Updating to the latest available version is essential. Although one source suggests that version 0.17.1 or later addresses the vulnerability, official vendor confirmation was not available at the time of writing.

Finally, organizations should immediately rotate any API keys or secrets stored in environment variables on exposed instances. Monitoring traffic to suspicious external registries via the /api/push endpoint is also recommended, treating any previously accessible installation as potentially compromised.

The Go 'Unsafe' Package and the Failure of Modern Memory Safety

Go is designed to be a memory-safe language, but its unsafe package allows low-level pointer operations that bypass the type system and garbage collector. Ollama utilizes this in its quantization pipeline to manipulate tensors directly—a performance-driven choice that ultimately created a breach in the runtime's security boundaries.

The combination of a non-robust binary parser and unsafe memory access negates the architectural advantages of the language. This is not a vulnerability within Go itself, but a demonstration of how modern toolchains can compromise security for speed, allowing controlled external input to trigger arbitrary memory reads.

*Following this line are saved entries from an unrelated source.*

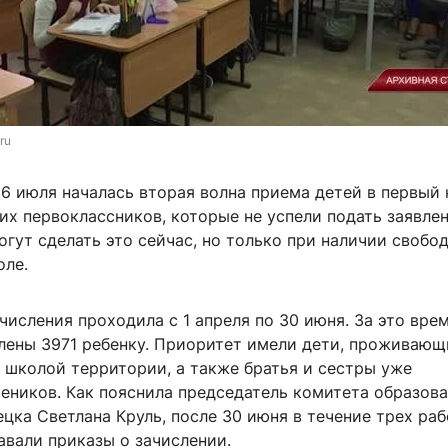
ru
6 июля началась вторая волна приема детей в первый 
х первоклассников, которые не успели подать заявлен
огут сделать это сейчас, но только при наличии свобо
оле.
числения проходила с 1 апреля по 30 июня. За это вре
лены 3971 ребенку. Приоритет имели дети, проживающ
 школой территории, а также братья и сестры уже
еников. Как пояснила председатель комитета образова
цка Светлана Круль, после 30 июня в течение трех ра
авали приказы о зачислении.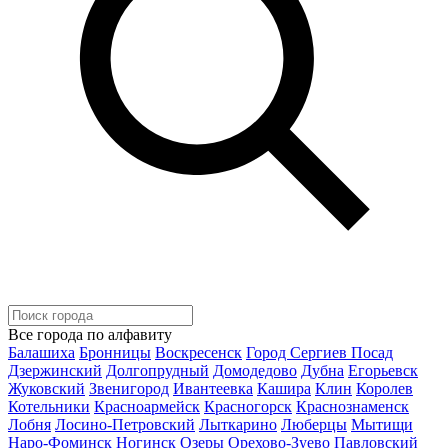
Все города по алфавиту
Балашиха
Бронницы
Воскресенск
Город Сергиев Посад
Дзержинский
Долгопрудный
Домодедово
Дубна
Егорьевск
Жуковский
Звенигород
Ивантеевка
Кашира
Клин
Королев
Котельники
Красноармейск
Красногорск
Краснознаменск
Лобня
Лосино-Петровский
Лыткарино
Люберцы
Мытищи
Наро-Фоминск
Ногинск
Озеры
Орехово-Зуево
Павловский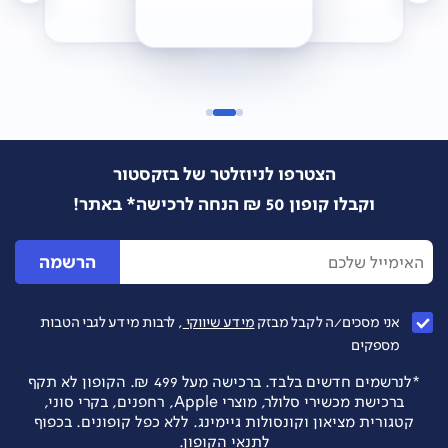
הצטרפו לניוזלטר של בזקסטור
וקבלו קופון 50 ₪ הנחה לרכישה* באתר!
הרשמה
אני מסכים/ה לקבל מבזק
מידע שיווקי
, לרבות מידע לגבי הטבות
מספקים
*לנרשמים חדשים בלבד. ברכישה מעל 499 ₪. הקופון לא תקף
ברכישת מכשירי סלולר, מוצרי Apple, רחפנים, בקרי סוני,
קטגורית מציאון וקונסולות גיימינג. ללא כפל קופונים. בכפוף
לתנאי הקופון.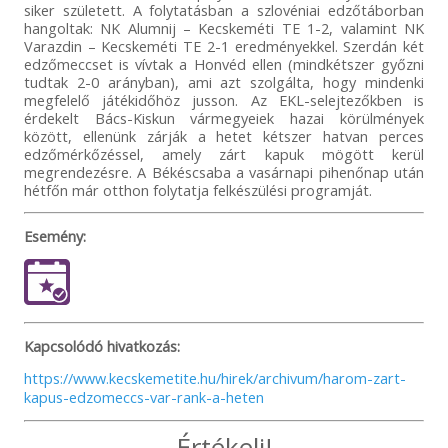
siker született. A folytatásban a szlovéniai edzőtáborban
hangoltak: NK Alumnij – Kecskeméti TE 1-2, valamint NK
Varazdin – Kecskeméti TE 2-1 eredményekkel. Szerdán két
edzőmeccset is vívtak a Honvéd ellen (mindkétszer győzni
tudtak 2-0 arányban), ami azt szolgálta, hogy mindenki
megfelelő játékidőhöz jusson. Az EKL-selejtezőkben is
érdekelt Bács-Kiskun vármegyeiek hazai körülmények
között, ellenünk zárják a hetet kétszer hatvan perces
edzőmérkőzéssel, amely zárt kapuk mögött kerül
megrendezésre. A Békéscsaba a vasárnapi pihenőnap után
hétfőn már otthon folytatja felkészülési programját.
Esemény:
Kapcsolódó hivatkozás:
https://www.kecskemetite.hu/hirek/archivum/harom-zart-
kapus-edzomeccs-var-rank-a-heten
Értékelj!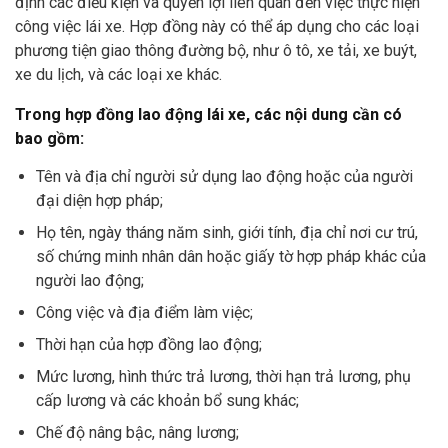
định các điều kiện và quyền lợi liên quan đến việc thực hiện
công việc lái xe. Hợp đồng này có thể áp dụng cho các loại
phương tiện giao thông đường bộ, như ô tô, xe tải, xe buýt,
xe du lịch, và các loại xe khác.
Trong hợp đồng lao động lái xe, các nội dung cần có
bao gồm:
Tên và địa chỉ người sử dụng lao động hoặc của người
đại diện hợp pháp;
Họ tên, ngày tháng năm sinh, giới tính, địa chỉ nơi cư trú,
số chứng minh nhân dân hoặc giấy tờ hợp pháp khác của
người lao động;
Công việc và địa điểm làm việc;
Thời hạn của hợp đồng lao động;
Mức lương, hình thức trả lương, thời hạn trả lương, phụ
cấp lương và các khoản bổ sung khác;
Chế độ nâng bậc, nâng lương;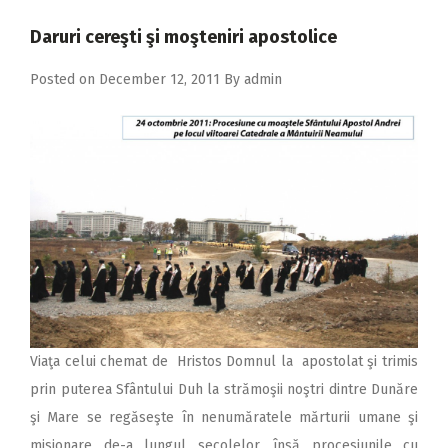
2018
Daruri cereşti şi moşteniri apostolice
2017
Posted on
December 12, 2011
By
admin
2016
2015
2014
2013
2012
2011
2010
2009
Viaţa celui chemat de Hristos Domnul la apostolat şi trimis
prin puterea Sfântului Duh la strămoşii noştri dintre Dunăre
şi Mare se regăseşte în nenumăratele mărturii umane şi
misionare de-a lungul secolelor, însă procesiunile cu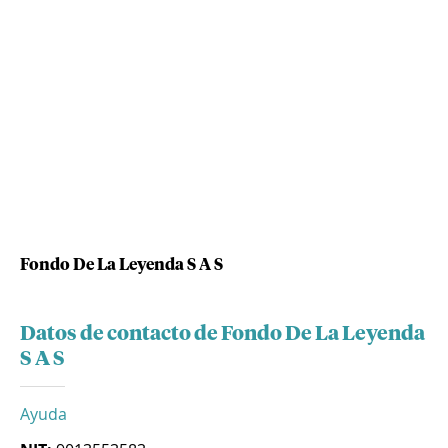
Fondo De La Leyenda S A S
Datos de contacto de Fondo De La Leyenda
S A S
Ayuda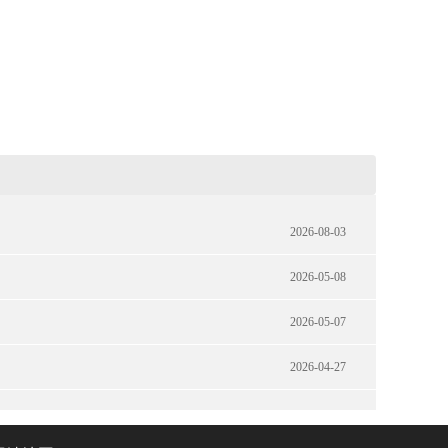
2026-08-03
2026-05-08
2026-05-07
2026-04-27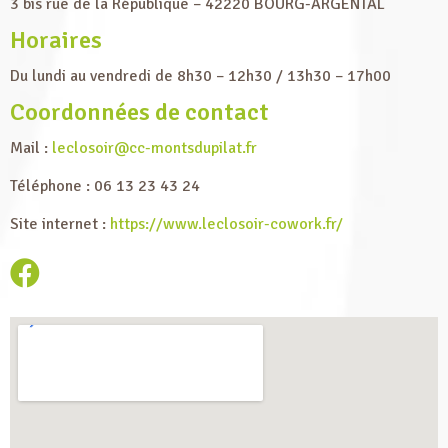
3 bis rue de la République – 42220 BOURG-ARGENTAL
Horaires
Du lundi au vendredi de 8h30 – 12h30 / 13h30 – 17h00
Coordonnées de contact
Mail :
leclosoir@cc-montsdupilat.fr
Téléphone : 06 13 23 43 24
Site internet :
https://www.leclosoir-cowork.fr/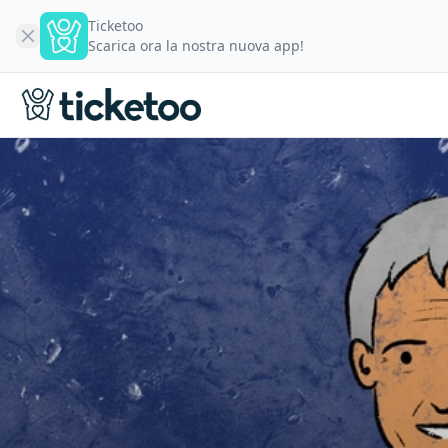
Ticketoo
Scarica ora la nostra nuova app!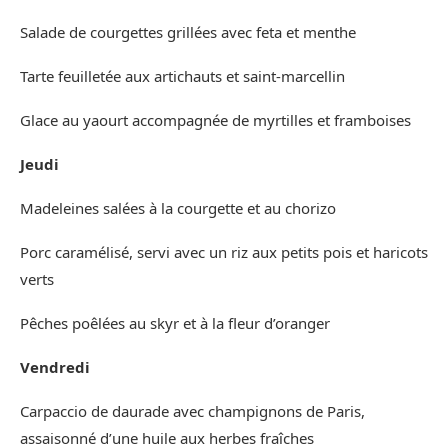
Salade de courgettes grillées avec feta et menthe
Tarte feuilletée aux artichauts et saint-marcellin
Glace au yaourt accompagnée de myrtilles et framboises
Jeudi
Madeleines salées à la courgette et au chorizo
Porc caramélisé, servi avec un riz aux petits pois et haricots
verts
Pêches poêlées au skyr et à la fleur d’oranger
Vendredi
Carpaccio de daurade avec champignons de Paris,
assaisonné d’une huile aux herbes fraîches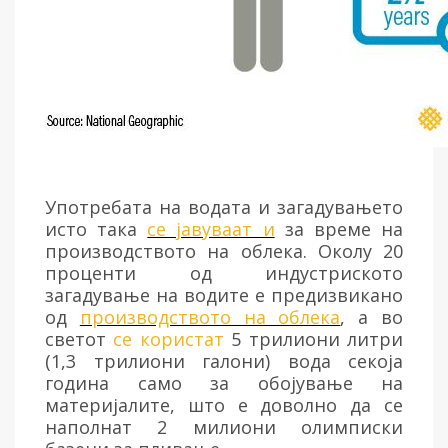
Употребата на водата и загадувањето
исто така
се јавуваат и
за време на
производството на облека. Околу 20
проценти од индустриското
загадување на водите е предизвикано
од
производството на облека
, а во
светот
се користат
5 трилиони литри
(1,3 трилиони галони) вода секоја
година само за обојување на
материјалите, што е доволно да се
наполнат 2 милиони олимписки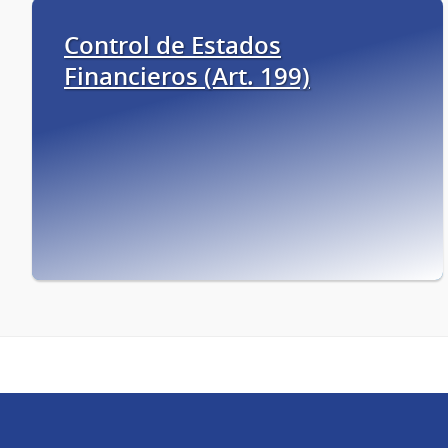
Control de Estados
Financieros (Art. 199)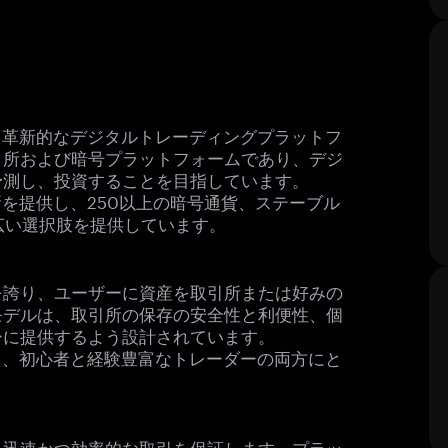
義する革新的なデジタルトレーディングプラットフ
引所および暗号プラットフォームであり、デジ
予測し、投資することを目指しています。
難所を提供し、250以上の暗号通貨、ステーブル
広い選択肢を提供しています。
を誇り、ユーザーに資産を取引所または好みの
モデルは、取引所の保存の安全性と利便性、個
ーに提供するよう設計されています。
ており、初心者と経験豊富なトレーダーの両方にと
n上で動作し、迅速かつ効率的な取引を保証します。プラッ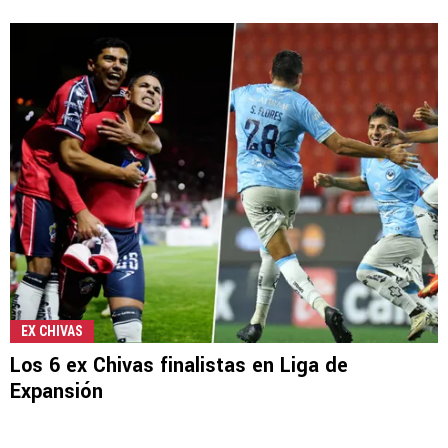
EX CHIVAS
Los 6 ex Chivas finalistas en Liga de
Expansión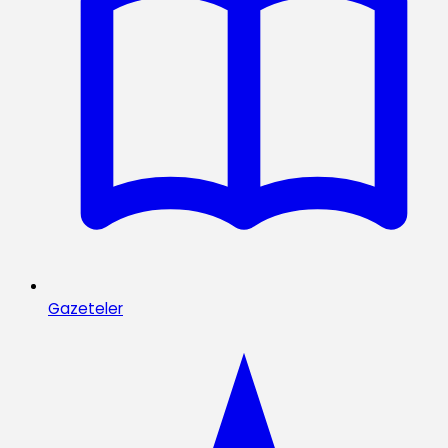
Gazeteler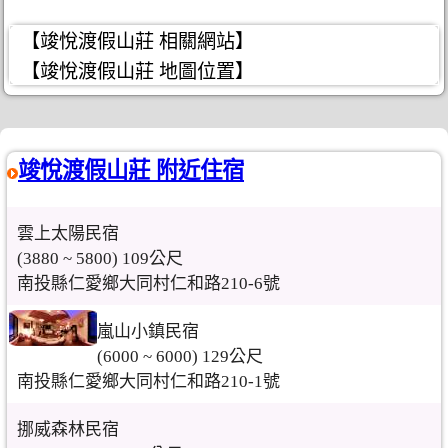
【竣悅渡假山莊 相關網站】
【竣悅渡假山莊 地圖位置】
竣悅渡假山莊 附近住宿
雲上太陽民宿
(3880 ~ 5800) 109公尺
南投縣仁愛鄉大同村仁和路210-6號
嵐山小鎮民宿
(6000 ~ 6000) 129公尺
南投縣仁愛鄉大同村仁和路210-1號
挪威森林民宿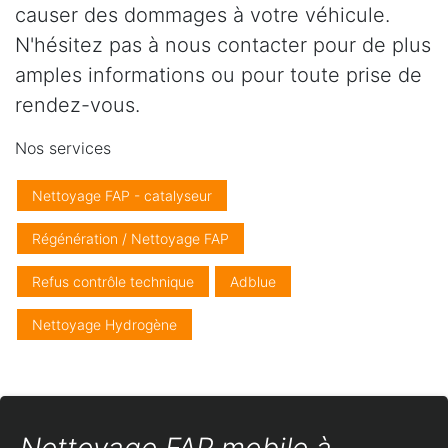
causer des dommages à votre véhicule.
N'hésitez pas à nous contacter pour de plus
amples informations ou pour toute prise de
rendez-vous.
Nos services
Nettoyage FAP - catalyseur
Régénération / Nettoyage FAP
Refus contrôle technique
Adblue
Nettoyage Hydrogène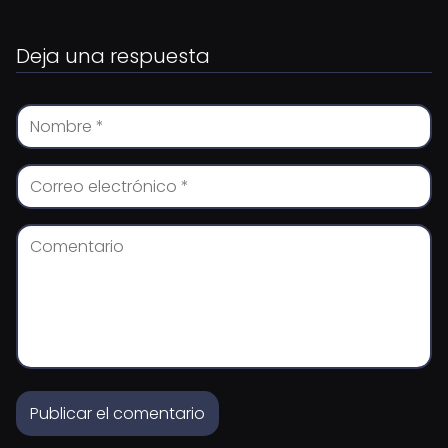
Deja una respuesta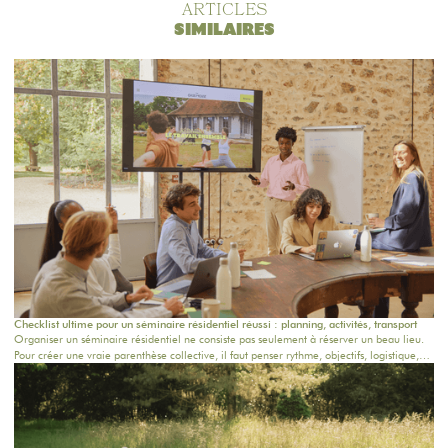
ARTICLES
SIMILAIRES
Checklist ultime pour un séminaire résidentiel réussi : planning, activités, transport
Organiser un séminaire résidentiel ne consiste pas seulement à réserver un beau lieu.
Pour créer une vraie parenthèse collective, il faut penser rythme, objectifs, logistique,
confort, repas, activités et temps informels. Que vous prépariez un séminaire entreprise
en Île-de-France, un team building près de Paris ou une retraite bien-être dans une
maison de campagne proche Paris, cette checklist vous aide à structurer chaque étape.
Chez Oasis House, nous croyons qu’un séjour réussi naît d’un équilibre simple : un
cadre inspirant, une organisation fluide et des moments humains qui restent.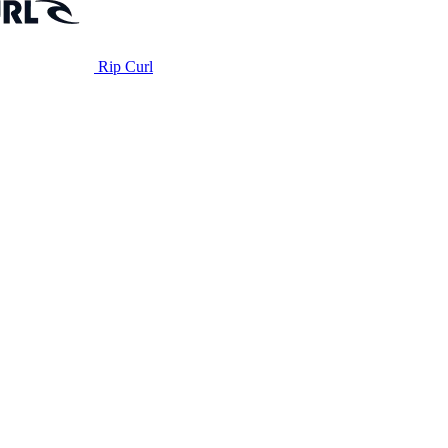
Rip Curl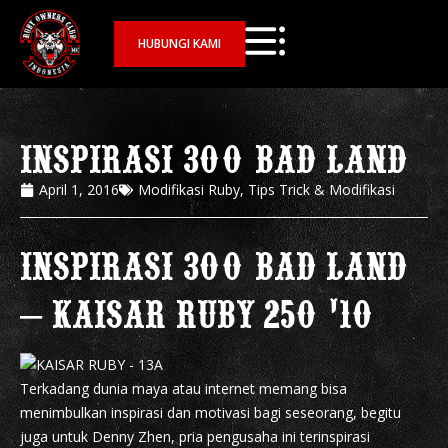
HUBUNGI KAMI
INSPIRASI 300 BAD LAND
April 1, 2016
Modifikasi Ruby
,
Tips Trick & Modifikasi
INSPIRASI 300 BAD LAND
– KAISAR RUBY 250 ’10
Terkadang dunia maya atau internet memang bisa
menimbulkan inspirasi dan motivasi bagi seseorang, begitu
juga untuk Denny Zhen, pria pengusaha ini terinspirasi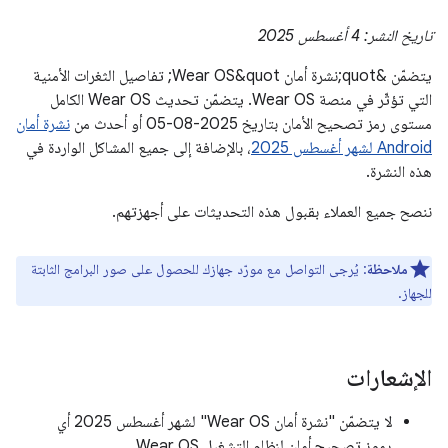
تاريخ النشر: 4 أغسطس 2025
يتضمّن &quot;نشرة أمان Wear OS&quot; تفاصيل الثغرات الأمنية
التي تؤثّر في منصة Wear OS. يتضمّن تحديث Wear OS الكامل
مستوى رمز تصحيح الأمان بتاريخ 2025-08-05 أو أحدث من
نشرة أمان
Android لشهر أغسطس 2025
، بالإضافة إلى جميع المشاكل الواردة في
هذه النشرة.
ننصح جميع العملاء بقبول هذه التحديثات على أجهزتهم.
ملاحظة
: يُرجى التواصل مع مورّد جهازك للحصول على صور البرامج الثابتة
للجهاز.
الإشعارات
لا يتضمّن "نشرة أمان Wear OS" لشهر أغسطس 2025 أي
رموز تصحيح أمان لنظام التشغيل Wear OS.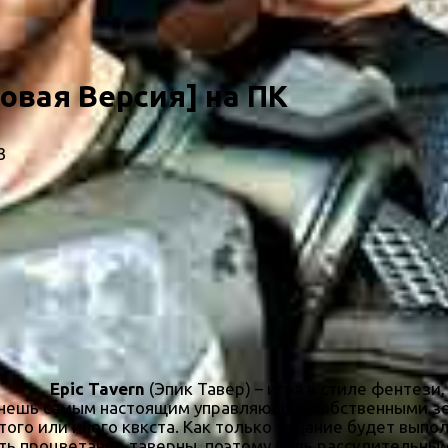
Новая Версия] на ПК
3
Epic Tavern
(Эпик Тавер) – игра в стиле фентези
танешь самым настоящим управляющим собственными з
того или иного квкста. Как только задание будет вып
еть процветание таверны, поэтому будь рассудительны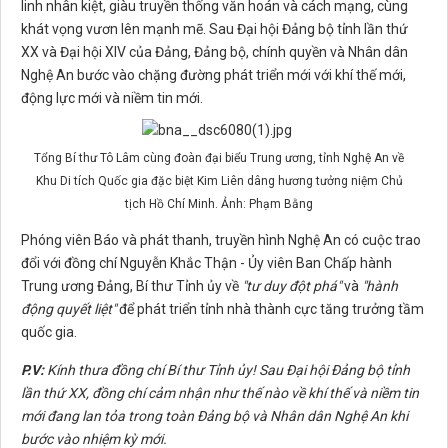
linh nhân kiệt, giàu truyền thống văn hoán và cách mạng, cùng
khát vọng vươn lên mạnh mẽ. Sau Đại hội Đảng bộ tỉnh lần thứ
XX và Đại hội XIV của Đảng, Đảng bộ, chính quyền và Nhân dân
Nghệ An bước vào chặng đường phát triển mới với khí thế mới,
động lực mới và niềm tin mới.
Tổng Bí thư Tô Lâm cùng đoàn đại biểu Trung ương, tỉnh Nghệ An về
Khu Di tích Quốc gia đặc biệt Kim Liên dâng hương tưởng niệm Chủ
tịch Hồ Chí Minh. Ảnh: Phạm Bằng
Phóng viên Báo và phát thanh, truyền hình Nghệ An có cuộc trao
đổi với đồng chí Nguyễn Khắc Thận - Ủy viên Ban Chấp hành
Trung ương Đảng, Bí thư Tỉnh ủy về
"tư duy đột phá"
và
"hành
động quyết liệt"
để phát triển tỉnh nhà thành cực tăng trưởng tầm
quốc gia.
P.V:
Kính thưa đồng chí Bí thư Tỉnh ủy! Sau Đại hội Đảng bộ tỉnh
lần thứ XX, đồng chí cảm nhận như thế nào về khí thế và niềm tin
mới đang lan tỏa trong toàn Đảng bộ và Nhân dân Nghệ An khi
bước vào nhiệm kỳ mới.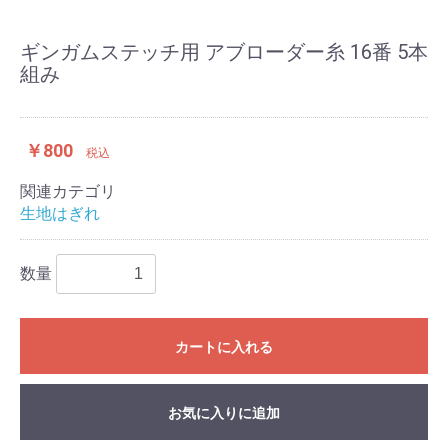
ギンガムステッチ用 アブローダー糸 16番 5本
組み
￥800
税込
関連カテゴリ
生地はぎれ
数量
カートに入れる
お気に入りに追加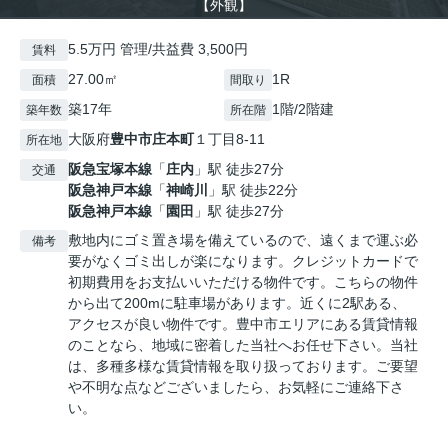
【外観】
5.5万円 管理/共益費 3,500円
賃料
27.00㎡
1R
面積
間取り
築17年
1階/2階建
築年数
所在階
大阪府
豊中市
庄本町
１丁目8-11
所在地
阪急宝塚本線
「
庄内
」駅 徒歩27分
交通
阪急神戸本線
「
神崎川
」駅 徒歩22分
阪急神戸本線
「
園田
」駅 徒歩27分
敷地内にゴミ置き場を備えているので、遠くまで運ぶ必
備考
要がなくゴミ出しが楽になります。クレジットカードで
初期費用をお支払いいただける物件です。こちらの物件
から出て200mに駐車場があります。近くに2駅ある、
アクセスが良い物件です。豊中市エリアにある賃貸情報
のことなら、地域に密着した当社へお任せ下さい。当社
は、多種多様な賃貸情報を取り扱っております。ご要望
や不明な点などございましたら、お気軽にご連絡下さ
い。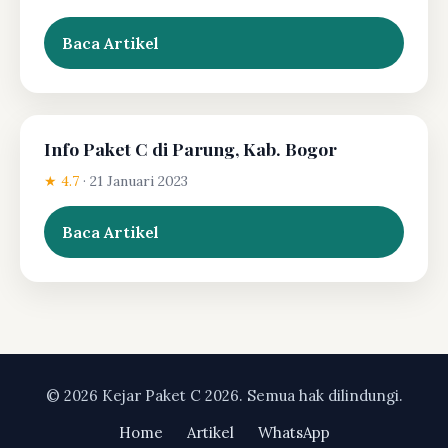
Baca Artikel
Info Paket C di Parung, Kab. Bogor
★ 4.7
·
21 Januari 2023
Baca Artikel
© 2026 Kejar Paket C 2026. Semua hak dilindungi.
Home
Artikel
WhatsApp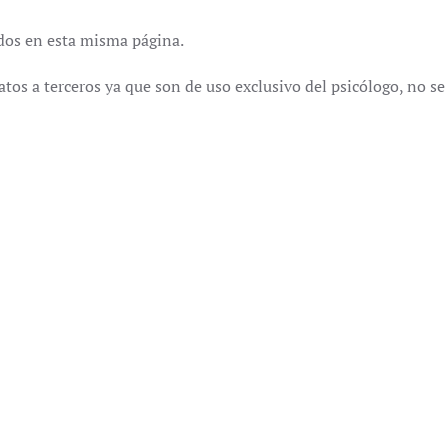
ados en esta misma página.
datos a terceros ya que son de uso exclusivo del psicólogo, no se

In this context, the use of unsafe is not a minor technical detail; it is the reason why a simple metadata discrepancy in a model file can expose the process's entire address space. Without this bypass, the runtime likely would have intercepted the anomaly before it became a leak.

The assumption that an AI model running locally or in a private container is inherently protected has met the reality of a global attack surface. Ollama’s memory is no longer a private enclosure; if the process is reachable over the internet, the data passing through it becomes accessible to anyone capable of crafting a malformed GGUF file. Distinguishing between "local" and "secure" is no longer an analytical luxury—it is a requirement for managing AI infrastructure.

Frequently Asked Questions

Is authentication required to exploit CVE-2026-7482?
No. An attacker can act remotely and without valid credentials by targeting endpoints that are accessible by default on exposed servers.

What specific data is at risk of exfiltration?
Environment variables, API keys, system prompts, and active user conversations currently residing in the Ollama process memory at the time of the attack.

Is an update currently available to fix the issue?
One report indicates that version 0.17.1 or later mitigates the vulnerability, though this has not been officially confirmed by vendor advisories at the time of publication.

Information has been verified against cited sources and is current as of the date of publication.